Solo la radio, y en particular, un puñado de emisoras informativas escapa en cierto modo de este panorama, aunque también Luksic y Bethia han avanzado en el control del dial. Por su parte, los pocos medios digitales que han surgido, y se logran mantener, tratan de dar con modelos de negocios que les permitan subsistir y de abrir las ventanas a nuevas miradas.

Pero la falta de diversidad política, económica, social y cultural caracteriza a la prensa tradicional y a la televisión. Las motivaciones ideológicas y el abaratamiento de costos hacen lo suyo –desde 2019 se vienen sucediendo oleadas de despidos de periodistas y trabajadores de la prensa- y atentan contra el periodismo de calidad que se requiere. No se conocen así las diversas realidades y escasean los debates profundos y plurales. No se dan las condiciones para el rol fiscalizador ni contribuye a un accountability social que sería fundamental para que el Periodismo de Investigación cumpliera ese papel más necesario que nunca en un tiempo de crisis. Y esta no es solo a partir de la llegada del coronavirus; la profunda crisis sistémica venía de antes y abarca a todas las instituciones. Afecta al Gobierno, a los partidos políticos, al Congreso, al Poder Judicial, a las Fuerzas Armadas y Carabineros y a la Iglesia Católica. Y ha lesionado la confianza pública.

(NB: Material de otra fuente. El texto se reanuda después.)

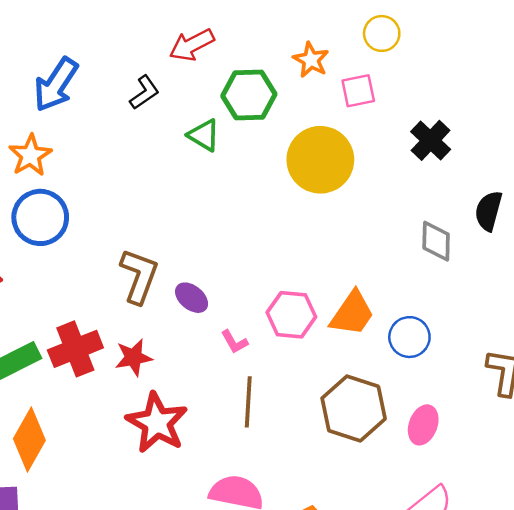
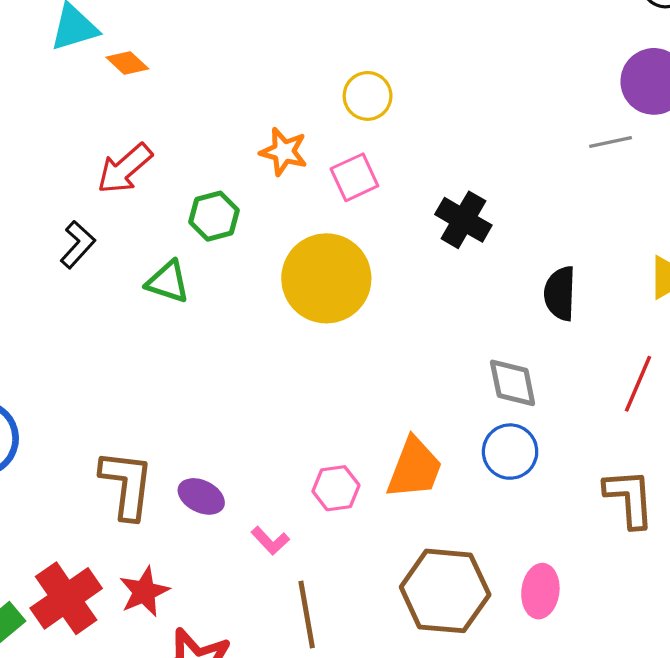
green hexagon: (249, 95) -> (214, 216), size x0.7
gray diamond: (436, 241) -> (513, 383), moved
pink hexagon: (291, 315) -> (336, 488), size x0.7
blue circle: (409, 337) -> (510, 452), moved

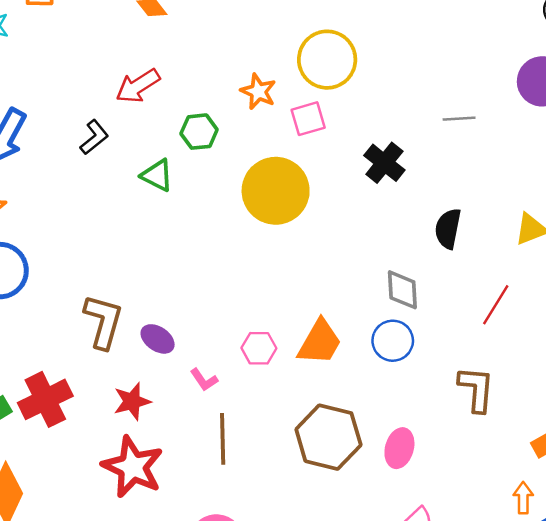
yellow circle: (368, 96) -> (327, 60), size x1.6
gray line: (611, 142) -> (459, 119), moved
red star: (144, 592) -> (132, 401), moved

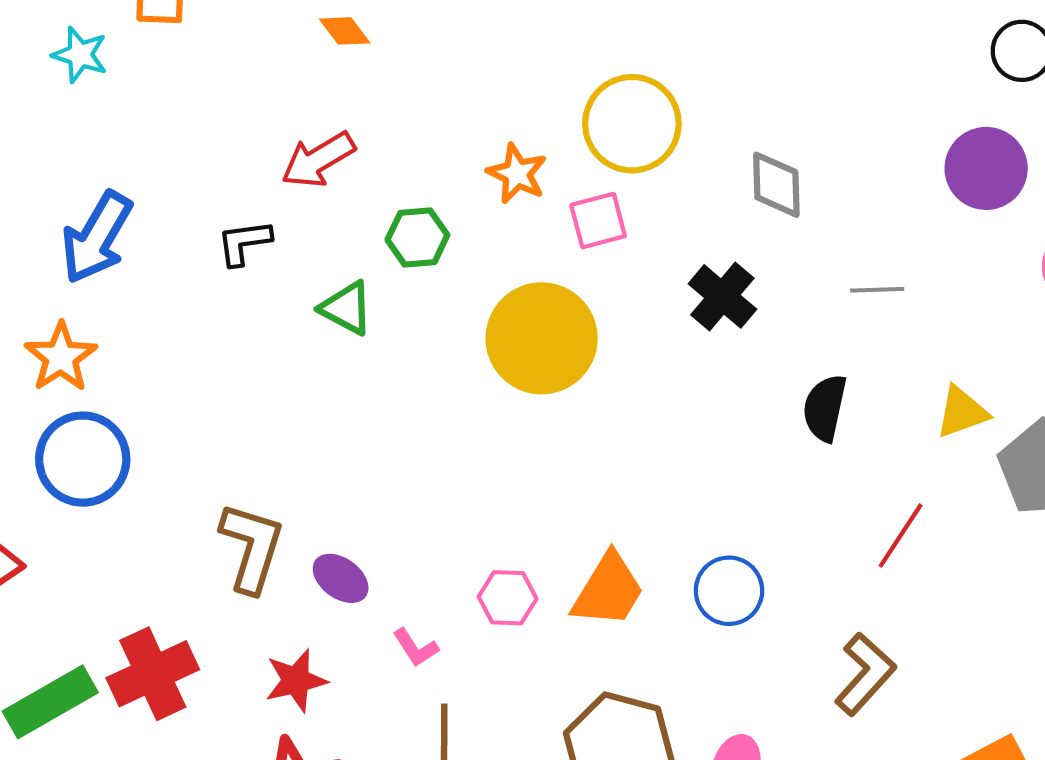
gray line: (459, 119) -> (877, 290), moved
black L-shape: (94, 137) -> (244, 243), turned -150
gray diamond: (402, 290) -> (776, 185), moved
brown L-shape: (476, 389) -> (865, 674), turned 36

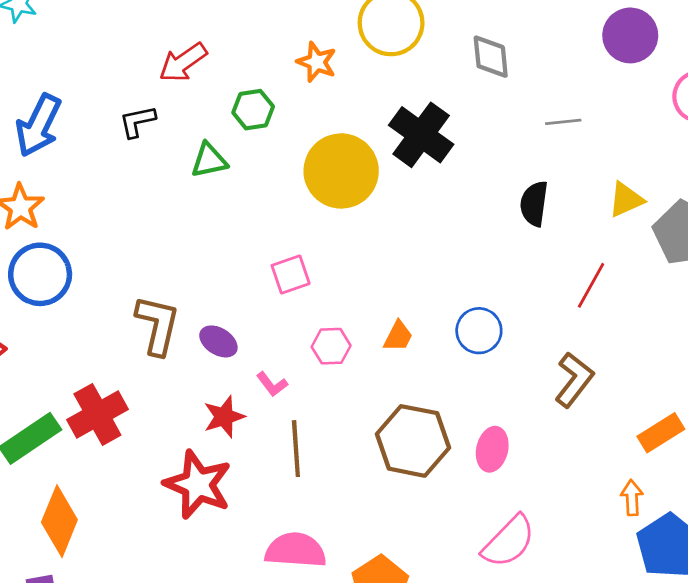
pink square: (598, 221) -> (291, 275), moved
black cross: (722, 296) -> (421, 135), moved, size x1.4
green triangle: (346, 308) -> (209, 160), turned -36
orange trapezoid: (608, 590) -> (398, 336), size x0.6
red star: (296, 681) -> (224, 417), moved

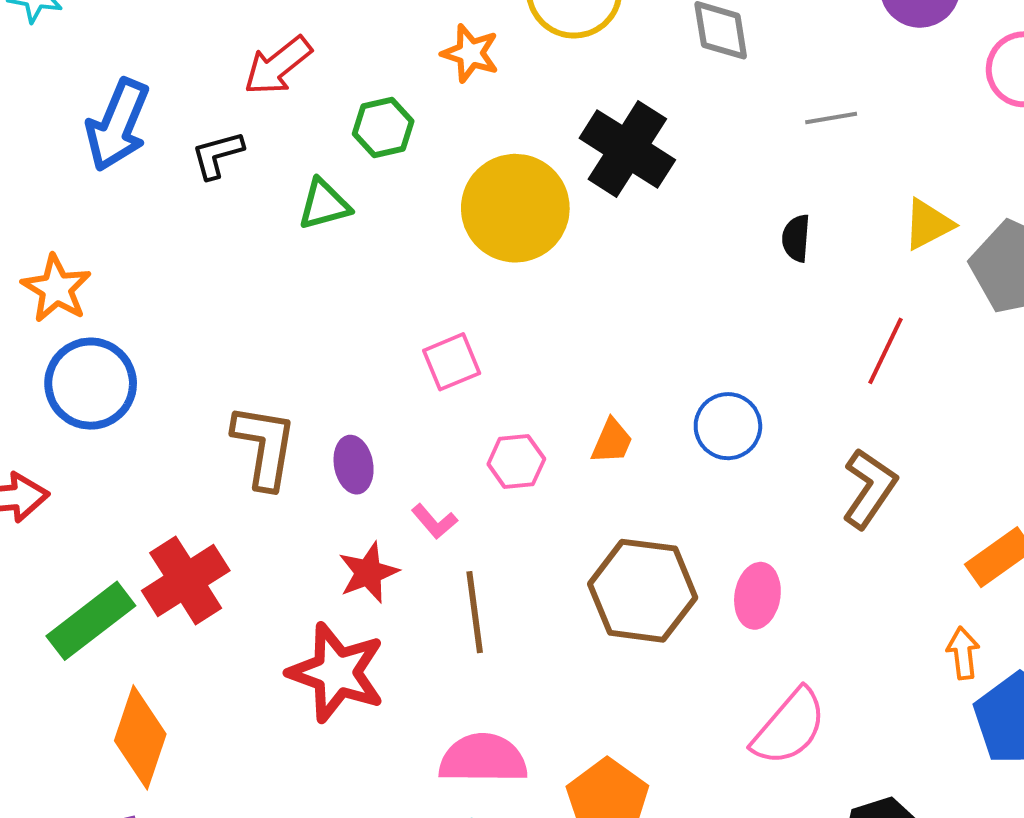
blue arrow: (38, 125) -> (118, 125), moved
black semicircle: (534, 204) -> (796, 238), size x0.7
purple ellipse: (218, 341) -> (354, 465), turned 51

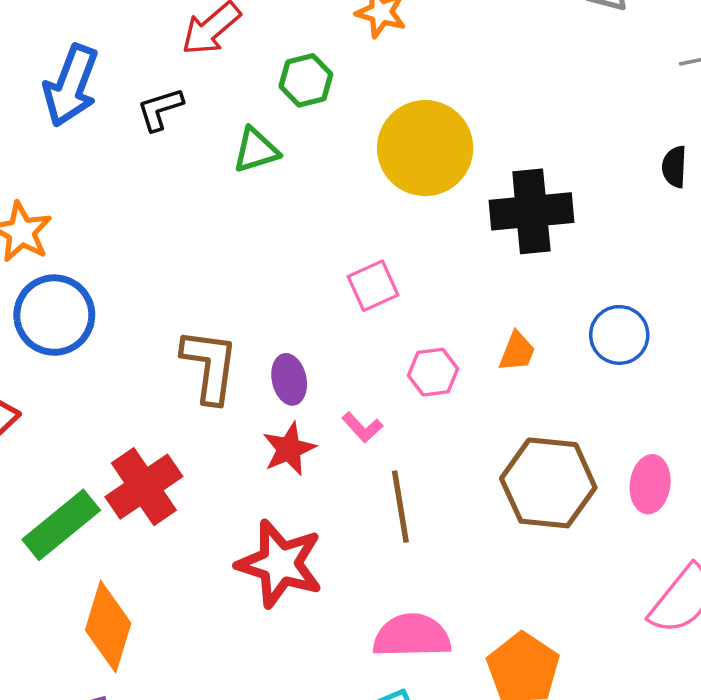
black cross: (627, 149) -> (531, 211), moved, turned -36
red star: (368, 573) -> (289, 449), moved

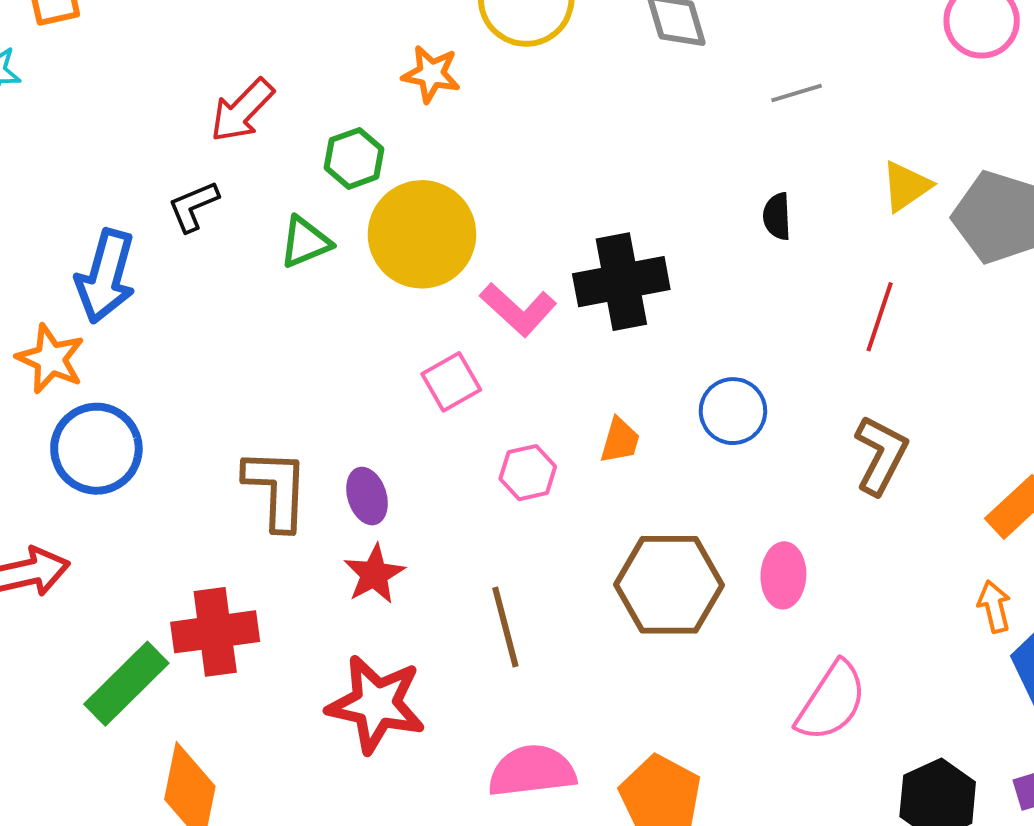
blue arrow: (71, 86) -> (106, 276), moved
yellow circle: (425, 148) -> (422, 234), moved
pink L-shape: (362, 427) -> (518, 309), moved, size x1.6
red cross: (144, 487) -> (215, 632), turned 32

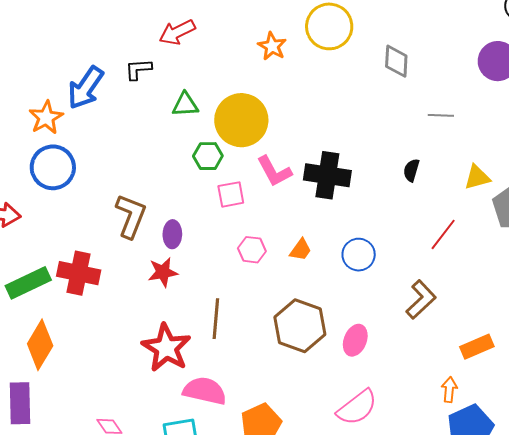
green hexagon: (354, 158) -> (208, 156), moved
red star: (376, 704) -> (166, 348), moved

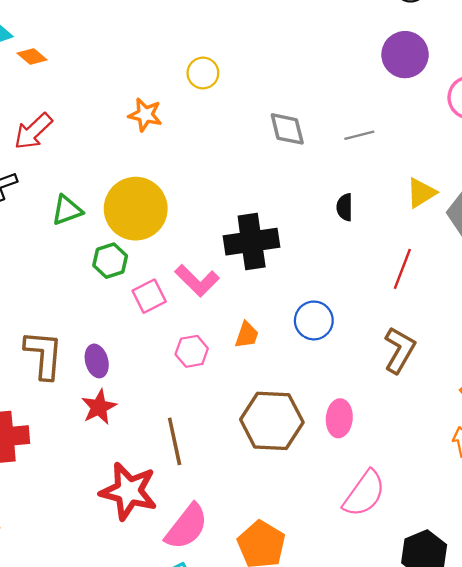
yellow circle: (329, 26) -> (203, 73), size x0.6
gray diamond: (396, 61) -> (287, 129), moved
pink L-shape: (274, 171) -> (197, 281), moved
pink semicircle: (205, 391) -> (187, 527), turned 132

Entretanto, más de algunas voces suelen decir que ya no importa lo que digan los medios masivos si pueden ser reemplazados por las redes sociales. No obstante, ese juicio creo que tampoco apunta a una comprensión cabal del problema. Comparto, en cambio, la apreciación de que por el mismo auge de las redes sociales y por todo lo que se está viendo de ellas –con sus puntos a favor y sus riesgos- es que el periodismo serio y riguroso es más necesario que nunca. Para verificar información, dar contexto y profundizar en los hechos y situaciones. Para generar medios escritos, audiovisuales, digitales o multimediales. El desafío es cómo innovar y hacer eso posible. El papel jugado por los medios en Estados Unidos en torno a la elección de Joe Biden y Kamala Harris y de la resistencia de Donald Trump a entregar el cargo puede ser una lección digna de ser tomada en cuenta. Sobre todo en un país como Chile, donde ya un 78 por ciento de la población aprobó el 25 de octubre la necesidad de dejar atrás la Constitución de 1980 y optó por elaborar una nueva Constitución. Además, cuando se encara un período pródigo en elecciones.

Estos temas aún no han entrado en la discusión para el proceso constituyente en Chile, entre otras cosas, porque no hay espacio para estos debates. Pero es indispensable que estén en la tabla. Es necesario lograr un sistema comunicacional distinto al existente, que garantice la pluralidad de enfoques y de voces y permitan fiscalizar al poder.